## Task instructions
Write out every line below that contains "國立臺東大學教育研究所".

※ ※ ※

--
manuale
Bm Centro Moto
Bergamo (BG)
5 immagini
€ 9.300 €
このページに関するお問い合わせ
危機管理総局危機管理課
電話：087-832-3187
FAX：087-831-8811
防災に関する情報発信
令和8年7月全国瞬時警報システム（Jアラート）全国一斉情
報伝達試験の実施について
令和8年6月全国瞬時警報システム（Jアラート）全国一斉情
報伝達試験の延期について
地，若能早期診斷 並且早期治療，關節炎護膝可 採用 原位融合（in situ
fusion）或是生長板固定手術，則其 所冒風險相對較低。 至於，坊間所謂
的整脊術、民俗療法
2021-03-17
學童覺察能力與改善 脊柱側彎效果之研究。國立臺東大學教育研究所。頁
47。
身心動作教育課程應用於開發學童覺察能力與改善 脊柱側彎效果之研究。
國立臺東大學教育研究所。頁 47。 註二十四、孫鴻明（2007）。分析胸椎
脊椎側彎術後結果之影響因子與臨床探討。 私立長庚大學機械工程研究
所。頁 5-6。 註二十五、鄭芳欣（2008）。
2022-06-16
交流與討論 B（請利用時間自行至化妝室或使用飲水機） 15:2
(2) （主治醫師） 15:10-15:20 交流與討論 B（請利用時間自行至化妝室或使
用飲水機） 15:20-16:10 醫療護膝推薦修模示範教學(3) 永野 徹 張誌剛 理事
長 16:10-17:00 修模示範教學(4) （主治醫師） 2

※ ※ ※

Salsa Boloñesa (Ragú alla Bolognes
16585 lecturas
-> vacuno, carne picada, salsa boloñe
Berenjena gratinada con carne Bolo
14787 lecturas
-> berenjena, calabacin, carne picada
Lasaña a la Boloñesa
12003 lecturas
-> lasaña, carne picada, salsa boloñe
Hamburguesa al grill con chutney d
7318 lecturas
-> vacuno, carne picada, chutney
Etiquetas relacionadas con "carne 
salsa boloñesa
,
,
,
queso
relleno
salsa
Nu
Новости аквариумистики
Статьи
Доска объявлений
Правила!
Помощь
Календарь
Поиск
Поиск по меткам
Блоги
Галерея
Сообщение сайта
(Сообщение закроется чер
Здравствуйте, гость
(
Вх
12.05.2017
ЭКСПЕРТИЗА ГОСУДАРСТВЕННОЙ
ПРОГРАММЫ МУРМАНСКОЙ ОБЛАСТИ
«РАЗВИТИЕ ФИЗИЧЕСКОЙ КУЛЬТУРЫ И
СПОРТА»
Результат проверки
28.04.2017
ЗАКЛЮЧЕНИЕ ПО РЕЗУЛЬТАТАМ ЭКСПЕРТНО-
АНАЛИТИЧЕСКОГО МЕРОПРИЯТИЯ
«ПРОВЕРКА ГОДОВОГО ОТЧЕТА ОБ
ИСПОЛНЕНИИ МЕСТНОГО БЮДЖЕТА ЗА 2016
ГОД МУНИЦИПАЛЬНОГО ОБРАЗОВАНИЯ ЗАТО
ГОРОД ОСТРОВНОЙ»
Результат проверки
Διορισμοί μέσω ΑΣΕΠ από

※ ※ ※

## Solution below
學童覺察能力與改善 脊柱側彎效果之研究。國立臺東大學教育研究所。頁
國立臺東大學教育研究所。頁 47。 註二十四、孫鴻明（2007）。分析胸椎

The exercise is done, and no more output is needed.